◆ **Dataset records**:
=== Begin Enclosure ===

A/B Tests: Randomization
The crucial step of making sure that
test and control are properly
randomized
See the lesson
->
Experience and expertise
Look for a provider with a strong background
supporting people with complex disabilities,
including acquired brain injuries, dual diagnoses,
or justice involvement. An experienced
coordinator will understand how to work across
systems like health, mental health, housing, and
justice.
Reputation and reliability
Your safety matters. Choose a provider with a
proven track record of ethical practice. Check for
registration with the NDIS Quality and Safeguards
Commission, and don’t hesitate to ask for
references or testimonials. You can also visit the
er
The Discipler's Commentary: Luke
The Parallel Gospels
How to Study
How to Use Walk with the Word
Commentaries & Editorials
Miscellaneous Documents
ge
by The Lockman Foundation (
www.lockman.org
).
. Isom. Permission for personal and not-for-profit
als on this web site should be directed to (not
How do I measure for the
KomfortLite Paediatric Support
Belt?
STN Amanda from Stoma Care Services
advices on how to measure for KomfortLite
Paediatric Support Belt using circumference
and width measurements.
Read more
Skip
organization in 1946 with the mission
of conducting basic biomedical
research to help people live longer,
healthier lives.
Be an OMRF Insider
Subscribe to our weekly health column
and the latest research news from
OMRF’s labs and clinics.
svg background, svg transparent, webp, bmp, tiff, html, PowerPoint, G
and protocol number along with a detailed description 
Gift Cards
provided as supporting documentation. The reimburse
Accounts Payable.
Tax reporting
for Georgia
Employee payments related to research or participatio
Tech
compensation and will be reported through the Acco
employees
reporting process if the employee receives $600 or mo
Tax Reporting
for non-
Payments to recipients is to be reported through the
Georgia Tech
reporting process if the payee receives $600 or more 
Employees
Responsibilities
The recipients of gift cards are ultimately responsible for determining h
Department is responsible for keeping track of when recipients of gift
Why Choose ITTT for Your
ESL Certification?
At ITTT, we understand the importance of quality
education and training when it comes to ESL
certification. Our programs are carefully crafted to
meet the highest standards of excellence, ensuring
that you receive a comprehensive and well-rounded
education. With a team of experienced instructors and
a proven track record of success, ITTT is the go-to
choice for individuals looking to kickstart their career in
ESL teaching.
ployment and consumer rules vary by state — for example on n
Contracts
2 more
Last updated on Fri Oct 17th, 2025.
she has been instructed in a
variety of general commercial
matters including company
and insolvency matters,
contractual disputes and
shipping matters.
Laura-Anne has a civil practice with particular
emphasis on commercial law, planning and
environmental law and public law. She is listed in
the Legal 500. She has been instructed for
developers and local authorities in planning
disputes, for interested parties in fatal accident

=== End Enclosure ===

◆ **AIM OF THE EXERCISE**: Every entry above must be reproduced word for word.

◆ **EXERCISE ANSWER**:
A/B Tests: Randomization
The crucial step of making sure that
test and control are properly
randomized
See the lesson
->
Experience and expertise
Look for a provider with a strong background
supporting people with complex disabilities,
including acquired brain injuries, dual diagnoses,
or justice involvement. An experienced
coordinator will understand how to work across
systems like health, mental health, housing, and
justice.
Reputation and reliability
Your safety matters. Choose a provider with a
proven track record of ethical practice. Check for
registration with the NDIS Quality and Safeguards
Commission, and don’t hesitate to ask for
references or testimonials. You can also visit the
er
The Discipler's Commentary: Luke
The Parallel Gospels
How to Study
How to Use Walk with the Word
Commentaries & Editorials
Miscellaneous Documents
ge
by The Lockman Foundation (
www.lockman.org
).
. Isom. Permission for personal and not-for-profit
als on this web site should be directed to (not
How do I measure for the
KomfortLite Paediatric Support
Belt?
STN Amanda from Stoma Care Services
advices on how to measure for KomfortLite
Paediatric Support Belt using circumference
and width measurements.
Read more
Skip
organization in 1946 with the mission
of conducting basic biomedical
research to help people live longer,
healthier lives.
Be an OMRF Insider
Subscribe to our weekly health column
and the latest research news from
OMRF’s labs and clinics.
svg background, svg transparent, webp, bmp, tiff, html, PowerPoint, G
and protocol number along with a detailed description 
Gift Cards
provided as supporting documentation. The reimburse
Accounts Payable.
Tax reporting
for Georgia
Employee payments related to research or participatio
Tech
compensation and will be reported through the Acco
employees
reporting process if the employee receives $600 or mo
Tax Reporting
for non-
Payments to recipients is to be reported through the
Georgia Tech
reporting process if the payee receives $600 or more 
Employees
Responsibilities
The recipients of gift cards are ultimately responsible for determining h
Department is responsible for keeping track of when recipients of gift
Why Choose ITTT for Your
ESL Certification?
At ITTT, we understand the importance of quality
education and training when it comes to ESL
certification. Our programs are carefully crafted to
meet the highest standards of excellence, ensuring
that you receive a comprehensive and well-rounded
education. With a team of experienced instructors and
a proven track record of success, ITTT is the go-to
choice for individuals looking to kickstart their career in
ESL teaching.
ployment and consumer rules vary by state — for example on n
Contracts
2 more
Last updated on Fri Oct 17th, 2025.
she has been instructed in a
variety of general commercial
matters including company
and insolvency matters,
contractual disputes and
shipping matters.
Laura-Anne has a civil practice with particular
emphasis on commercial law, planning and
environmental law and public law. She is listed in
the Legal 500. She has been instructed for
developers and local authorities in planning
disputes, for interested parties in fatal accident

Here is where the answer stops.